As we have seen in a previous chapter, the motion of a system of $N$ particles with fixed $N,E,V$ can be simulated integrating the equations of motion performing a MD simulation and time averaging the quantities of interest. How can we do an ensemble average? One way would enumerating all the microstates, but this approach is not practical since the number of configurations is generally too large. In the spirit of Monte Carlo, we wish to develop a practical method to obtain representative sample of the total number of microstates. An obvious procedure is to fix $N$ and $V$, change the positions and velocities of individual particles at random, and retain the configuration of it has the desired total energy. However, this procedure is very inefficient, since in general most configuration will not have the desired total energy and must be discarded.

Imagine a macroscopic system which is divided into two ``subsystems'': the original system of interest, referred to as the system, and a subsystem which has one element. For historical reasons this extra degree of freedom is called a ``demon''. The demon travels about the system transferring energy as it attempts to change the dynamical variables of the system. If the demon has sufficient energy in its sack, it gives energy to any element of the system who requires energy to make the desired change. Conversely if the desired change lowers the energy of the system, the excess energy is given to the demon. The only limitation on the demon is that it cannot have negative energy. The algorithm is summarized in the following:

1. choose a particle at random and make a trial change of its coordinates;

2. compute the change in the energy of the system due to the change in coordinates;

3. if the trial change decreases the energy of the system, the system gives its energy to the demon, and the new configuration is accepted;

4. if the trial change increases the energy of the system, the new configuration is accepted if the demon has sufficient energy to give to the system. Otherwise, the new configuration is rejected and the particle retains its old coordinates;

5. if the trial change does not change the energy of the system, the new coordinate is accepted.

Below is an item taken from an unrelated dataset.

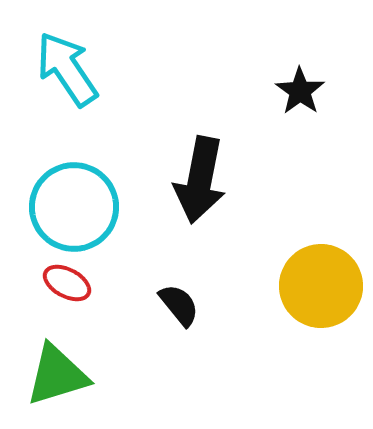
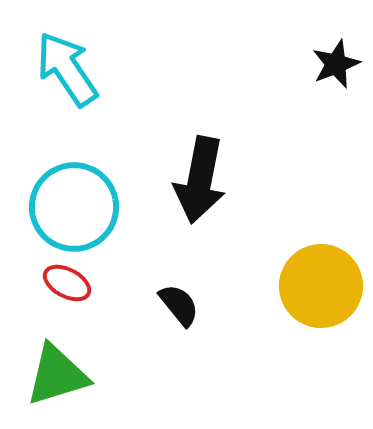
black star: moved 36 px right, 27 px up; rotated 15 degrees clockwise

The above procedure is repeated until a representative sample of states is obtained. After a period of time for equilibration, the demon and the system will reach a compromise and agree on an average energy for each. The total energy remains constant, and since the demon is only one degree of freedom in comparison to the many degrees of freedom of the system, we expect that the energy fluctuations of the system will be small.

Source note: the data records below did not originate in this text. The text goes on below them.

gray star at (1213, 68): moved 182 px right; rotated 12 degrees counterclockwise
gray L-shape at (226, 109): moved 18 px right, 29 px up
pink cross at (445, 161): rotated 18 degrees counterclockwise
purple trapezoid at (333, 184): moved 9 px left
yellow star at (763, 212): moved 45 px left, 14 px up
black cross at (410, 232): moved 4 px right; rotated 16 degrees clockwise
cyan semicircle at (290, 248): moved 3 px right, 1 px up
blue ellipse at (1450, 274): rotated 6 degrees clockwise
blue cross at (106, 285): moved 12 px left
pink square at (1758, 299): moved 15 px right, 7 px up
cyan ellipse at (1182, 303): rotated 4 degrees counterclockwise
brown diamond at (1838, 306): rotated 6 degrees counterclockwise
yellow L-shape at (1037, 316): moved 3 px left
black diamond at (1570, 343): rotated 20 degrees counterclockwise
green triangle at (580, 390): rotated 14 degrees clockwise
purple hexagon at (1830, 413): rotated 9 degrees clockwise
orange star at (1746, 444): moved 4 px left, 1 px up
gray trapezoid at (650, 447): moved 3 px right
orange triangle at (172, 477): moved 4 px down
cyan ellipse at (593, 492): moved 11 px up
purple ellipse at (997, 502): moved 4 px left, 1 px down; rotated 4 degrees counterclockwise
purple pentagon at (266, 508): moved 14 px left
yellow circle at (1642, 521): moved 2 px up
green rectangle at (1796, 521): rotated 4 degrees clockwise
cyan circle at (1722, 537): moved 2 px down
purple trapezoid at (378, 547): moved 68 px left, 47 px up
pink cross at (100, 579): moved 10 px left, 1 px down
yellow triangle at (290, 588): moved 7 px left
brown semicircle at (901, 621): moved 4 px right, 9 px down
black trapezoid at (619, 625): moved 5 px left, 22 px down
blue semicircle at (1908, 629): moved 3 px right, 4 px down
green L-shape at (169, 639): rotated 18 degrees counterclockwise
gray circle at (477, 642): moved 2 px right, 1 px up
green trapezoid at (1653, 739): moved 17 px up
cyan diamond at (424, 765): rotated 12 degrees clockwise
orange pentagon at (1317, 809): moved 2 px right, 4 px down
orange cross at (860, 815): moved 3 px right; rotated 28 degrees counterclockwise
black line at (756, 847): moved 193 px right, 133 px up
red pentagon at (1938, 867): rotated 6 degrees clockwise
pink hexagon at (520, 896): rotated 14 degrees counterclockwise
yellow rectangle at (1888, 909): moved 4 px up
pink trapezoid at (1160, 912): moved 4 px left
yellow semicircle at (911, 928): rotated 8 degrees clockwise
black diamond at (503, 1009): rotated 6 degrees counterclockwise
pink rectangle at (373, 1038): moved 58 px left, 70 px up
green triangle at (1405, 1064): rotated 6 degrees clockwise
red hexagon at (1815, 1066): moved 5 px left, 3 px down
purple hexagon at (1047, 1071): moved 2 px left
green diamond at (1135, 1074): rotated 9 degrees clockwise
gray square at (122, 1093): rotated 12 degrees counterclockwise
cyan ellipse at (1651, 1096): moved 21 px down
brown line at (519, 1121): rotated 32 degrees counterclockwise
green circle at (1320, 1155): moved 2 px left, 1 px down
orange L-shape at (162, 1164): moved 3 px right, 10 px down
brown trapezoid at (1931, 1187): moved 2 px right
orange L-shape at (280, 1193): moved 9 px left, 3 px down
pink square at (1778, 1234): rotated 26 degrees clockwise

How do we know that his Monte Carlo simulation of the microcanonical ensemble will yield results equivalent to the time-average results of MD simulations? The assumption that the two averages yield equivalent results is called the ``ergodic hypothesis'' (or more accurately the quasi-ergodic hypothesis) Although these two averages cannot be shown to be identical in general, they have been found to yield equivalent results in all cases of practical interest.